The Supreme Court disagreed, reversing 9-0, deciding that the suit survives summary judgment and that the NFL’s actions are subject to a Rule of Reason inquiry. The Court said that the teams, in licensing their intellectual property, “remain separately controlled, potential competitors with economic interests that are distinct from NFLP’s financial well-being” since they compete for fans, players, and managerial personnel. To a firm making hats, for example, the Colts and the Saints are two competing suppliers of valuable trademarks. By selling their merchandise, the Colts and Saints are not pursuing the “common interests of the whole league” but the interests of their team. The Court cited United States v. Sealy, Inc. for the proposition that even members of a legal single entity can violate § 1 when the entity is controlled by competitors to serve merely as a vehicle for ongoing concerted activity. 388 U.S. 350 (1967). To hold otherwise, Justice Stevens—writing for the Court—said, would mean cartels could simply get around antitrust liability by setting up a joint venture.
The Court ruled narrowly on the ability of teams to collectively license to apparel companies while still recognizing that many decisions by the NFL teams need to be made collectively. Going forward, any time a sports league acts on behalf of its member teams the collective decision will be scrutinized as to whether the act joins actors with separate economic interests such that it deprives the marketplace of “independent centers of decisionmaking.” Put differently, every collective decision by a sports league, it seems, is subject to Rule of Reason analysis. The Court recognized in oral arguments that this may be burdensome, but that many decisions—like the number of games played and rule-creation—would require minimal scrutiny.
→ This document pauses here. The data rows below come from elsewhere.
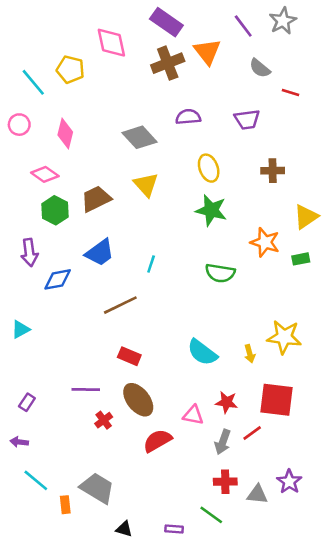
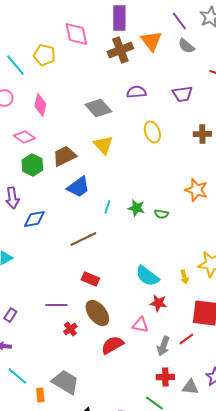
purple rectangle: (166, 22) -> (119, 18), turned 55
gray semicircle: (260, 68) -> (186, 46), moved
green star: (211, 210) -> (136, 208), moved, size x0.7
blue trapezoid: (100, 253) -> (78, 187), moved
green semicircle: (220, 273) -> (161, 214), size x0.6
red star: (227, 402) -> (158, 303), moved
In the run-up to American Needle, many sports and legal observers attached tremendous significance to the Court’s ruling. Famed antitrust expert and Super Bowl-winning quarterback Drew Brees stated, for example, in a January Washington Post op-ed that affirming the Seventh Circuit would imperil players’ rights to free agency and fair wages. Sensing a landmark decision for league-union relations, the MLB, NBA, and NHL lined up to write amicus briefs for the defendants, and the major players’ associations wrote a joint amicus brief for American Needle.
In light of the Court’s narrow ruling, the significance attached to the American Needle decision was probably overstated. The ruling only covers the NFLP’s agreement with Reebok, and does not cover any other collective decision by the NFL. Further, Stevens’s opinion did not deviate from the legal precedent on the subject, namely the Court’s decision in Copperweld Corp. v. Independence Tube Corp., and much of the opinion was a reiteration of prior cases.
If there is any significance, it is that the NFL—and probably the other major professional sports leagues—will not be enjoying an MLB-like antitrust exemption from courts like it had apparently hoped. When the NFL discovered that American Needle petitioned its case for certiorari, the League eagerly joined in anticipation that the Supreme Court would expand upon the Seventh Circuit’s ruling, effectively granting the NFL even greater antitrust protection. In light of the unanimous reversal, that hope proved ill-founded.